I imagine most of my readers will have heard the news that London Fancy canary passed the final examination at the Gouden Ring show last week. The breed has been formally recognised by COM.
Under COM’s rules, candidate varieties are required to pass three examinations within a period of four years. Time was running out because the London Fancy had passed the first two tests, but the cancellation of the World Show in 2021 and 2022 had prevented it being presented for a third time. To its credit, COM came up with a pragmatic solution by moving the final presentation to the Gouden Ring show, which meant that the process could be completed before the end of the fourth year. That came as a relief because had COM not done so, the process would have had to start all over again.
I wasn’t able to attend the show, but Andy Early had stepped up and travelled to Belgium with Joe Coakley to make the presentation. He, Marko Dielen and Danielle Sugliani kept me informed of events and sent me the photos that you see here. Twenty nine birds (1) were entered at show and the best twelve were selected for the final assessment by the five experts, all of them OMJ judges. Only yellow and white-ground birds were selected for the top twelve (all bred by Piet or Marko I’m told), but there were also some spanglebacks and cinnamon (brown) London Fancies that caught the eye even though they didn’t make the final cut.

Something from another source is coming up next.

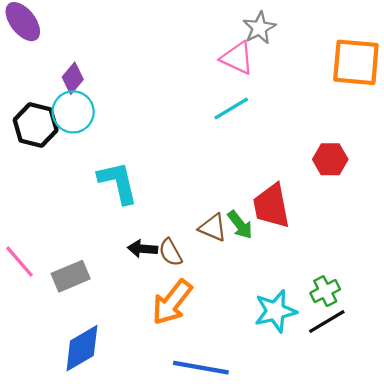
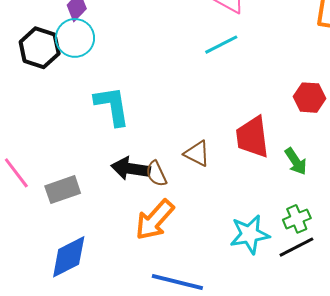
green arrow: (240, 225) -> (296, 161), moved
black arrow: (142, 249) -> (131, 169), size x1.4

The recognition of the London Fancy by COM is a major milestone in the history of the breed, and I hope you will indulge me if I reflect on that achievement. There have been several attempts to recreate the London Fancy since the last survivors of the original breed were destroyed by a bombing raid during the Second World War, but none succeeded until Piet Renders of the Netherlands began his breeding programme in the late 1990s. The breakthrough came in 2003 when one of Piet’s green juveniles transformed from dark to light at its first moult to reveal a yellow canary with black wings and tail. That bird became the foundation sire of the modern London Fancy.
It is 18 years since I visited Piet to see his wondervogel, and it is five years since Andy Early asked me to become involved in the LFCC’s campaign to seek official recognition of the breed. Over that time, interest in the London Fancy has never stopped growing and excellent specimens are being bred in several countries including, I’m glad to say, Great Britain. Recognition of the breed by COM will give the London Fancy a major boost; its future looks secure. Mission accomplished.
My thanks to Danielle, Marko and Andy for sharing their photographs. Just click on any image in the gallery below to view it at a larger size.
- The 29 entries comprised 18 birds from Piet Renders, 8 from Ralph Pitz, 2 from Marko Dielen and 1 from Geert De Sutter.
- Piet Renders for his original breeding achievement and his contribution to the recognition process (the vast majority of the birds presented for examination have been from Piet).
- A group of international supporters who translated the London Fancy show standard from English into several languages: Danielle Sugliani (French), Ernest Gracia (Spanish) who also guided me on how to achieve our goal, Angelo Citro (Italian), Paulo Ferreira (Portuguese), and Marko Dielen twice (Dutch and German – the latter with the help of Helmut at Quiko).
- Several people who helped at the presentations: François Villaume and Jorge Quintas for their supervision of the process; Richard Lumley, Ghalib Al-Nasser and Simon Tammam of COM-UK for their work behind the scenes; Gary Mann for his practical help at Matosinhos; and above all, Harry Kapel for being such a good ally in the face of unexpected challenges at the first presentation at Zwolle.
- Last but by no means least, Andy Early for inviting me to conduct the campaign and always being willing to share the load.